As I pondered my fuddy-duddy reactions to Twain’s classic fence scene, it occurred to me why I was so uncomfortable with the Lambrost family anarchistic pledge (i.e. “We don’t follow rules.”).   Rules do matter.  Children need the firm structure that rules provide.  Marriages work best when hidden expectations (a type of rule) are made crystal clear.  Families and organizations thrive when expectations and their subsequent consequences are explicitly articulated and consistently followed.

This Sunday’s first reading of The Ten Commandments (Exodus 20: 1-17) provided a great opportunity to reflect upon the importance of rules.  Did you notice the prelude?  “I the Lord am your God.”  In Exodus and Deuteronomy, whenever that line appears just before an enumeration of laws, the reader is supposed to hear, “Since you are my people, and I am your God, try to do what you see me doing.”  In this case, what you see God doing is being really clear about His expectations.  Do you behave like God in this way, or are you more like my little first grade anarchist, Louie and his dad?

One challenging implication of this reading is that we ought to imitate God by being as clear about our expectations as possible.  By knowing the rules for which we stand, we help our spouses, children, community members, and colleagues to know how to relate to us.

For our young children, the firm structure of rules provides their little concrete, self-interested souls a bridge from ego-centrism to concerns beyond themselves.  For an adolescent, clarity of expectations gives them a firm backboard against which they can bounce their emerging discoveries of who they are.  Our firmness gives them a safe structure for their emerging autonomy to blossom.  For a spouse, community member, or friend, making covert expectations overt provides the raw materials for adult relationships.  It sets the stage for dialogue that may eventually lead to negotiations, compromise, course corrections, and perhaps even the self-sacrifice of a realization that an expectation was unrealistic.

When we are clear about the rules and their consequences, we are imitating the One who is love itself.  Paradoxically we provide one another with an important prerequisite for real freedom.

 

Your Personal Guidelines

What are the rules and guidelines that provide life-giving structure to your decisions?  In a recent book on nutrition, the author/food journalist, Michael Polin encouraged his readers to articulate the unspoken rules that guide their food choices.  One of the rules Polin uses to shape his nutritional choices:  “Shop primarily around the perimeter of the grocery store.”  In this way he avoids processed food, and comes home with mostly produce, meat, and dairy products.

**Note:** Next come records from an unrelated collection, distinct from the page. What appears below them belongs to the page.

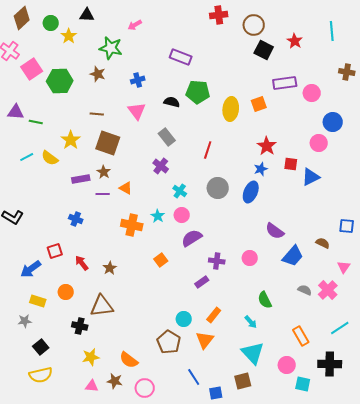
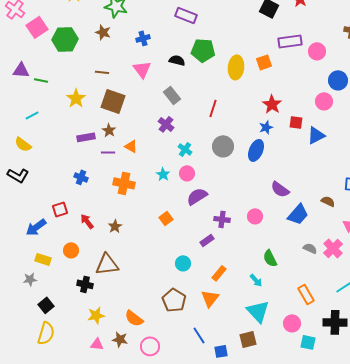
yellow semicircle: (50, 158) -> (23, 144), moved
orange cross: (132, 225) -> (124, 183), moved
cyan circle: (184, 319) -> (183, 263), moved
yellow semicircle: (41, 375) -> (46, 333), turned -60

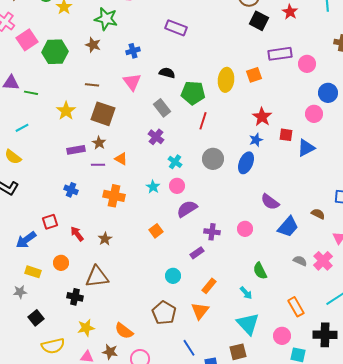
green pentagon: (203, 50) -> (193, 93), moved
yellow semicircle: (46, 333) -> (53, 346), moved, turned 60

Early in his career, Billy Graham, a handsome, charismatic, married man was noticing how much female attention he was receiving, and how much he enjoyed it.  Even at that young age, Graham knew the inherent fickleness of his human nature.  In his early marriage, Graham articulated a rule for himself, “Never be alone with a woman who isn’t my wife.”  Many televangelists have strayed, but armed with this personal guideline, Graham’s marriage has stood the test of time.

When I asked my grandma what led to the success of her marriage of 55 years, she said, “I always lived by this rule, ‘never let even a tiny little thing come in between me and my husband.'”

Besides the Ten Commandments, what are the rules that guide your daily decisions?

Directions:  Take some time with a friend, or family member, and have a conversation about your personal rules.  Try to articulate the guidelines that you try to live by.  They could be as everyday and simple as, “Always put your tools back where you got em.”  They could be as profound as, “Never let the sun set on your anger.”  You might also see if you can remember where you got your “rule to live by.”  Did you inherit it from a beloved family member?  Did you learn it in a classroom, or church pew?  See if you can locate any rules you have been living out unconsciously, and put words to them.